HARTFORD — Consumers who use the retail marketplace to purchase their electricity won’t have to worry about potentially deceptive and unpredictable variable-rate contracts thanks to a bipartisan proposal making its way through the legislature, state Rep. Eric Berthel said today.
The legislative proposal (S.B. 573) was approved in the state senate Wednesday night, and Watertown resident Berthel said he looks forward to supporting the bill in the House before the session ends June 3.
“The electricity marketplace remains a good tool for ratepayers eager to trim their bills, but it’s important that we take action because some retailers have pushed plans that are anything but consumer-friendly,” he said. “Seniors, particularly, get roped into signing variable-rate deals with low teaser rates that skyrocket without warning. This bill will end that. And it should rebuild skeptical ratepayers’ confidence in the marketplace, where they simply expect to get what they think they signed up for.”
The so-called marketplace allows customers to search and sign deals with retailers who offer per kilowatt hour rates different from the standard generation rate offered by Eversource or United Illuminating. If approved in the House and then signed into law, the bill would ban variable rates.
“Unfortunately, it’s as if some companies used predatory practices as pillars of their business models,” Berthel said. “Thankfully, though, the legislature is continuing its squeeze of bad actors.”
Last year, the General Assembly passed Public Act 14-75, which enacted reforms for the protection of electric consumers.

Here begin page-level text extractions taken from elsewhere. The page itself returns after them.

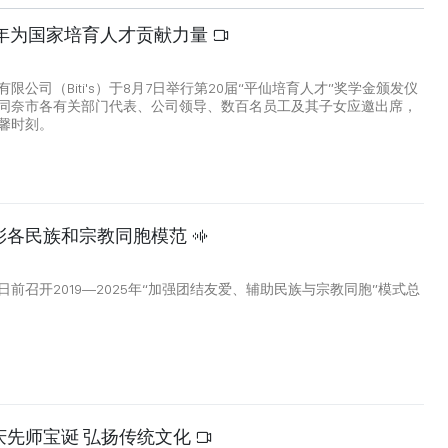
0年为国家培育人才贡献力量
限公司（Biti's）于8月7日举行第20届“平仙培育人才”奖学金颁发仪
同奈市各有关部门代表、公司领导、数百名员工及其子女应邀出席，
馨时刻。
彰各民族和宗教同胞模范
前召开2019—2025年“加强团结友爱、辅助民族与宗教同胞”模式总
庆先师宝诞 弘扬传统文化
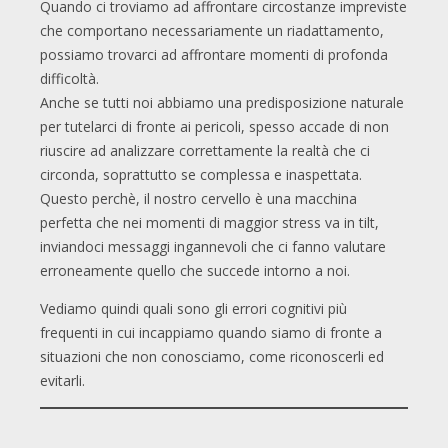
Quando ci troviamo ad affrontare circostanze impreviste
che comportano necessariamente un riadattamento,
possiamo trovarci ad affrontare momenti di profonda
difficoltà.
Anche se tutti noi abbiamo una predisposizione naturale
per tutelarci di fronte ai pericoli, spesso accade di non
riuscire ad analizzare correttamente la realtà che ci
circonda, soprattutto se complessa e inaspettata.
Questo perchè, il nostro cervello è una macchina
perfetta che nei momenti di maggior stress va in tilt,
inviandoci messaggi ingannevoli che ci fanno valutare
erroneamente quello che succede intorno a noi.
Vediamo quindi quali sono gli errori cognitivi più
frequenti in cui incappiamo quando siamo di fronte a
situazioni che non conosciamo, come riconoscerli ed
evitarli.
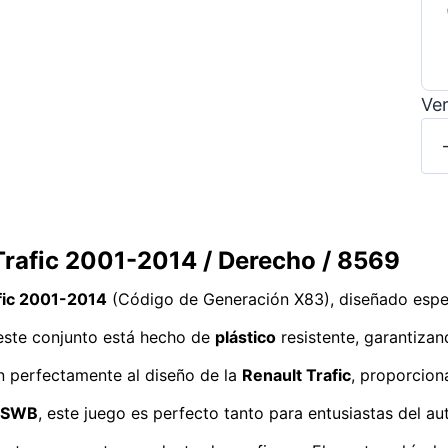
Ver
Trafic 2001-2014 / Derecho / 8569
fic 2001-2014
(Código de Generación X83), diseñado espe
 este conjunto está hecho de
plástico
resistente, garantizan
n perfectamente al diseño de la
Renault Trafic
, proporcion
SWB
, este juego es perfecto tanto para entusiastas del 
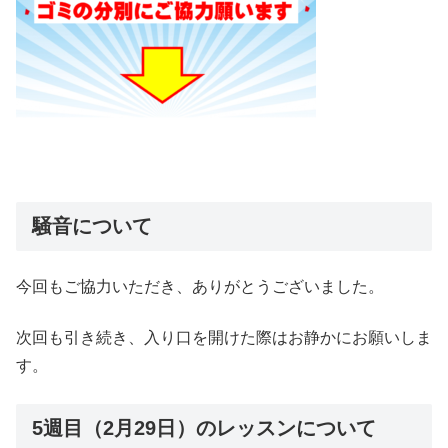
騒音について
今回もご協力いただき、ありがとうございました。
次回も引き続き、入り口を開けた際はお静かにお願いしま
す。
5週目（2月29日）のレッスンについて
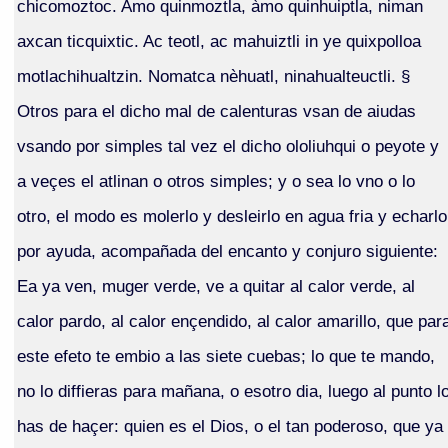
chicomoztoc. Amo quinmoztla, àmo quinhuiptla, niman
axcan ticquixtic. Ac teotl, ac mahuiztli in ye quixpolloa
motlachihualtzin. Nomatca nèhuatl, ninahualteuctli. §
Otros para el dicho mal de calenturas vsan de aiudas
vsando por simples tal vez el dicho ololiuhqui o peyote y
a veçes el atlinan o otros simples; y o sea lo vno o lo
otro, el modo es molerlo y desleirlo en agua fria y echarlo
por ayuda, acompañada del encanto y conjuro siguiente:
Ea ya ven, muger verde, ve a quitar al calor verde, al
calor pardo, al calor ençendido, al calor amarillo, que par
este efeto te embio a las siete cuebas; lo que te mando,
no lo diffieras para mañana, o esotro dia, luego al punto l
has de haçer: quien es el Dios, o el tan poderoso, que ya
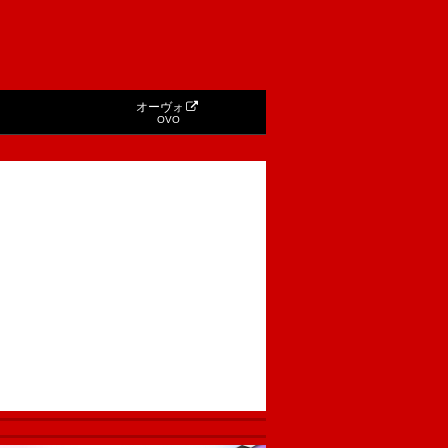
オーヴォ
OVO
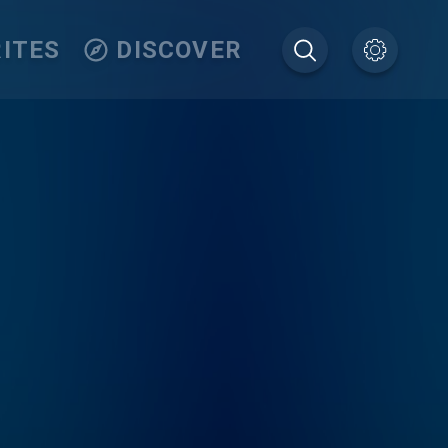
ITES
DISCOVER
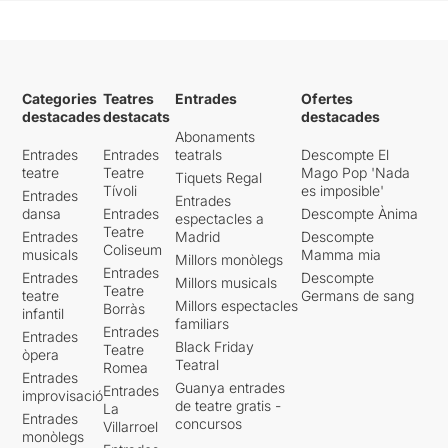
Categories
Teatres
Entrades
Ofertes
destacades
destacats
destacades
Abonaments
Entrades
Entrades
teatrals
Descompte El
teatre
Teatre
Mago Pop 'Nada
Tiquets Regal
Tívoli
es imposible'
Entrades
Entrades
dansa
Entrades
Descompte Ànima
espectacles a
Teatre
Entrades
Madrid
Descompte
Coliseum
musicals
Mamma mia
Millors monòlegs
Entrades
Entrades
Descompte
Millors musicals
Teatre
teatre
Germans de sang
Millors espectacles
Borràs
infantil
familiars
Entrades
Entrades
Black Friday
Teatre
òpera
Teatral
Romea
Entrades
Guanya entrades
Entrades
improvisació
de teatre gratis -
La
Entrades
concursos
Villarroel
monòlegs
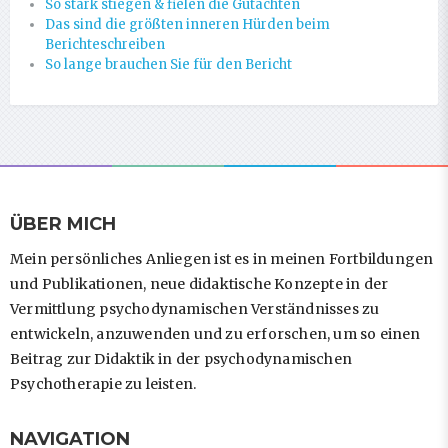
So stark stiegen & fielen die Gutachten
Das sind die größten inneren Hürden beim
Berichteschreiben
So lange brauchen Sie für den Bericht
ÜBER MICH
Mein persönliches Anliegen ist es in meinen Fortbildungen
und Publikationen, neue didaktische Konzepte in der
Vermittlung psychodynamischen Verständnisses zu
entwickeln, anzuwenden und zu erforschen, um so einen
Beitrag zur Didaktik in der psychodynamischen
Psychotherapie zu leisten.
NAVIGATION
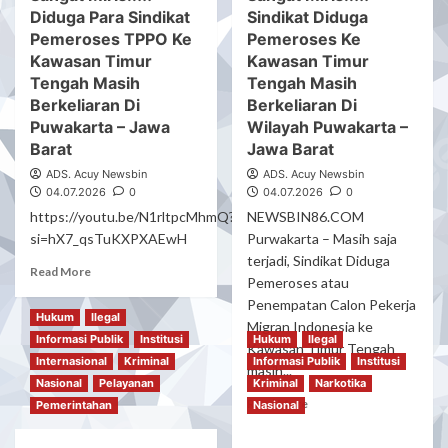
Yang
PTUN..???”
Diduga Para Sindikat
Sindikat Diduga
Kerap
Alami
Terjadi
Pemeroses TPPO Ke
Pemeroses Ke
Pelecehan
Sindikat
Kawasan Timur
Kawasan Timur
Di
TPPO
Kawasa
Tengah Masih
Tengah Masih
Di
Timur
Berkeliaran Di
Berkeliaran Di
Jawa
Tengah
Puwakarta – Jawa
Wilayah Puwakarta –
Barat,
(Oman)
Barat
Jawa Barat
PMI
Asal
ADS. Acuy Newsbin
ADS. Acuy Newsbin
Cirebon
04.07.2026
0
04.07.2026
0
Kini
https://youtu.be/N1rltpcMhmQ?
NEWSBIN86.COM
Harapkan
si=hX7_qsTuKXPXAEwH
Purwakarta – Masih saja
Kepulangan
terjadi, Sindikat Diduga
Ke
Read
Read More
Pemeroses atau
Negara
more
Indonesia
Penempatan Calon Pekerja
about
Hukum
Ilegal
Sangat
Migran Indonesia ke
Informasi Publik
Institusi
Hukum
Ilegal
Miris..!!!
Kawasan Timur Tengah
Internasional
Kriminal
Informasi Publik
Institusi
Diduga
masih...
Para
Nasional
Pelayanan
Kriminal
Narkotika
Read
Sindikat
Read More
Pemerintahan
Nasional
more
Pemeroses
about
TPPO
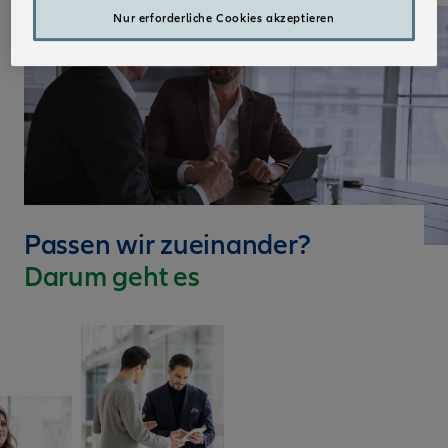
Nur erforderliche Cookies akzeptieren
Passen wir zueinander?
Darum geht es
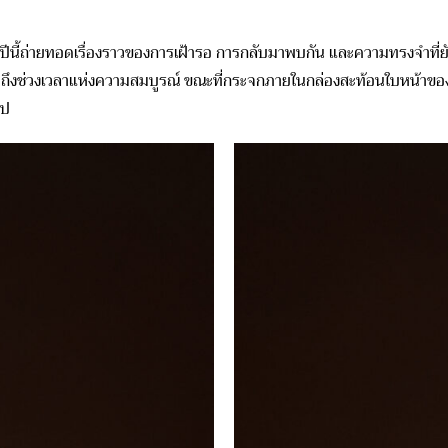
ปีนี้ถ่ายทอดเรื่องราวของการเฝ้ารอ การกลับมาพบกัน และความทรงจำที่ยั
่อถึงช่วงเวลาแห่งความสมบูรณ์ ขณะที่กระจกภายในกล่องสะท้อนใบหน้าของผ
ไป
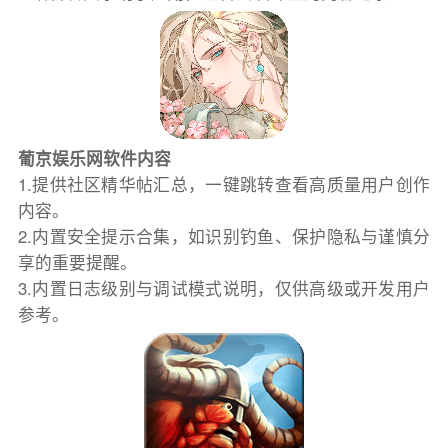
葡京娱乐网软件内容
1.提供社区精华帖汇总，一键跳转查看高质量用户创作
内容。
2.内置安全提示合集，如识别钓鱼、保护隐私与谨慎分
享的重要提醒。
3.内置日志级别与调试模式说明，仅供高级或开发用户
参考。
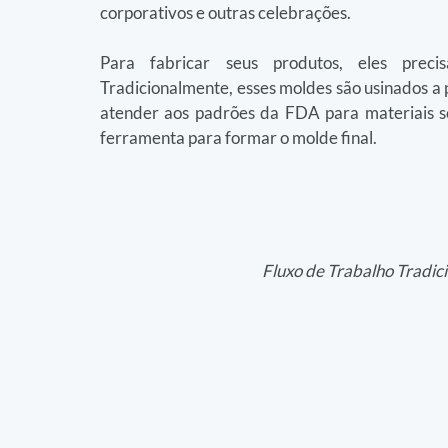
corporativos e outras celebrações.
Para fabricar seus produtos, eles prec
Tradicionalmente, esses moldes são usinados a p
atender aos padrões da FDA para materiais seg
ferramenta para formar o molde final.
Fluxo de Trabalho Tradic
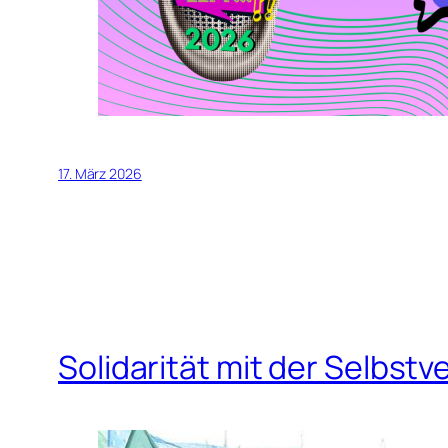
17. März 2026
Solidarität mit der Selbstv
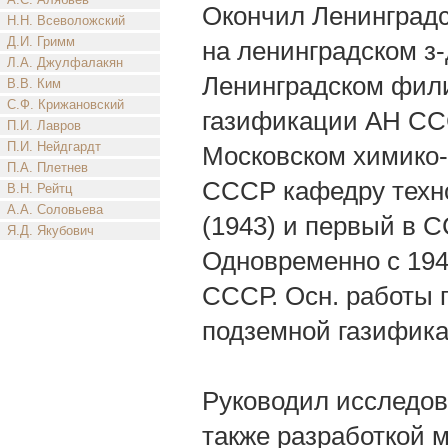
Окончил Ленинградск
Н.Н. Всеволожский
Д.И. Гримм
на ленинградском з
Л.А. Джулфалакян
Ленинградском фили
В.В. Ким
С.Ф. Крижановский
газификации АН ССС
П.И. Лавров
П.И. Нейдгардт
Московском химико-т
П.А. Плетнев
СССР кафедру техно
В.Н. Рейтц
А.А. Соловьева
(1943) и первый в С
Я.Д. Якубович
Одновременно с 194
СССР. Осн. работы 
подземной газифика
Руководил исследов
также разработкой м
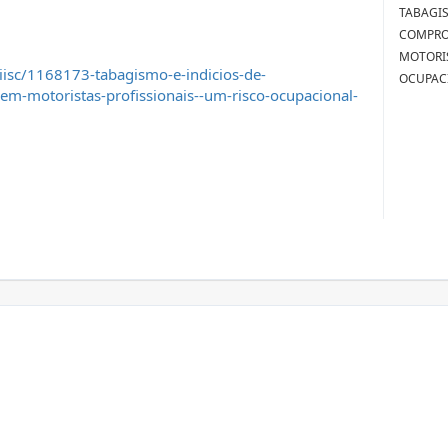
TABAGIS
COMPRO
MOTORIS
iisc/1168173-tabagismo-e-indicios-de-
OCUPACI
m-motoristas-profissionais--um-risco-ocupacional-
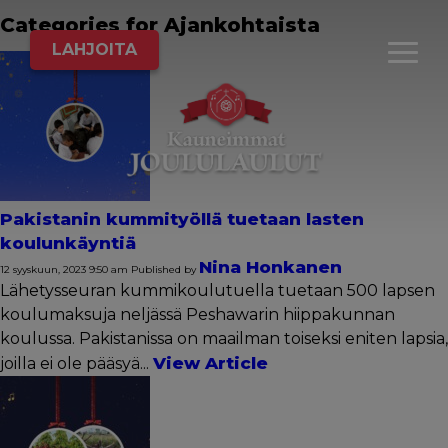
Categories for Ajankohtaista
LAHJOITA
Pakistanin kummityöllä tuetaan lasten
koulunkäyntiä
Nina Honkanen
12 syyskuun, 2023 9:50 am
Published by
Lähetysseuran kummikoulutuella tuetaan 500 lapsen
koulumaksuja neljässä Peshawarin hiippakunnan
koulussa. Pakistanissa on maailman toiseksi eniten lapsia,
View Article
joilla ei ole pääsyä...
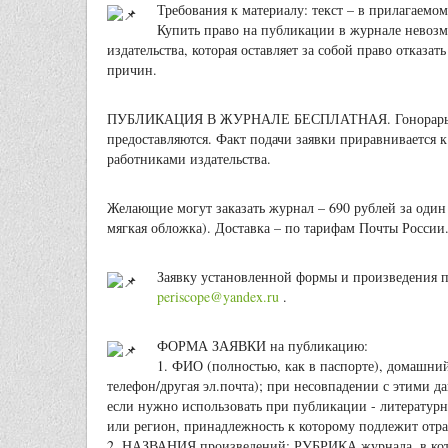
Требования к материалу: текст – в прилагаемо
Купить право на публикации в журнале невоз
издательства, которая оставляет за собой право отказа
причин.
ПУБЛИКАЦИЯ В ЖУРНАЛЕ БЕСПЛАТНАЯ. Гонорары авто
предоставляются. Факт подачи заявки приравнивается 
работниками издательства.
Желающие могут заказать журнал – 690 рублей за оди
мягкая обложка). Доставка – по тарифам Почты России
Заявку установленной формы и произведения
periscope@yandex.ru
.
ФОРМА ЗАЯВКИ на публикацию:
1. ФИО (полностью, как в паспорте), домашний
телефон/другая эл.почта); при несовпадении с этими д
если нужно использовать при публикации - литературн
или регион, принадлежность к которому подлежит отр
2. НАЗВАНИЯ произведений; РУБРИКА журнала, в кото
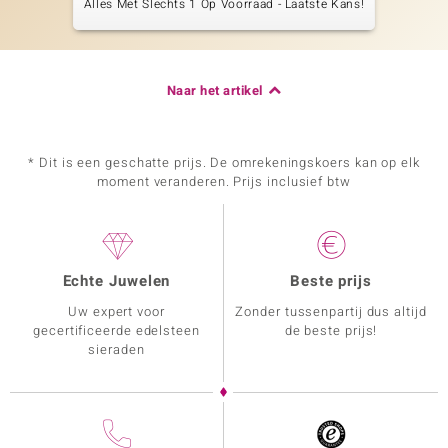
Alles Met Slechts 1 Op Voorraad - Laatste Kans!
Naar het artikel
* Dit is een geschatte prijs. De omrekeningskoers kan op elk
moment veranderen. Prijs inclusief btw
Echte Juwelen
Beste prijs
Uw expert voor
Zonder tussenpartij dus altijd
gecertificeerde edelsteen
de beste prijs!
sieraden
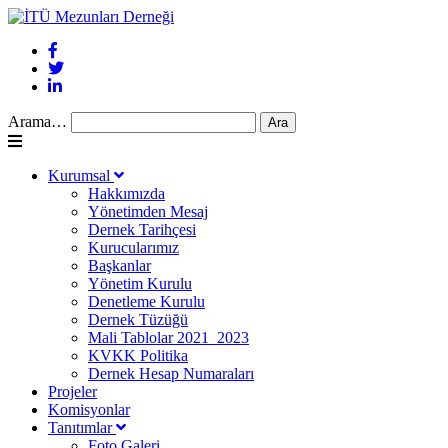
Arama…
Kurumsal
Hakkımızda
Yönetimden Mesaj
Dernek Tarihçesi
Kurucularımız
Başkanlar
Yönetim Kurulu
Denetleme Kurulu
Dernek Tüzüğü
Mali Tablolar 2021_2023
KVKK Politika
Dernek Hesap Numaraları
Projeler
Komisyonlar
Tanıtımlar
Foto Galeri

Perhaps most significant was a requirement that, beginning this July, every residential electric customer’s monthly bill must display their rate for the coming month.
The latest proposal also requires the state’s Public Utilities Regulatory Agency to study what should happen when a customer’s contract with a retailer expires and the consumer fails to sign a new deal.
“The way it stands now, that retailer can change the customer’s price month-to-month until that customers signs a new contract or switches providers,” Berthel said. “Customers who don’t stay on top of it sometimes end up with bigger-than-expected bills. It’s an issue that deserves this extra scrutiny.”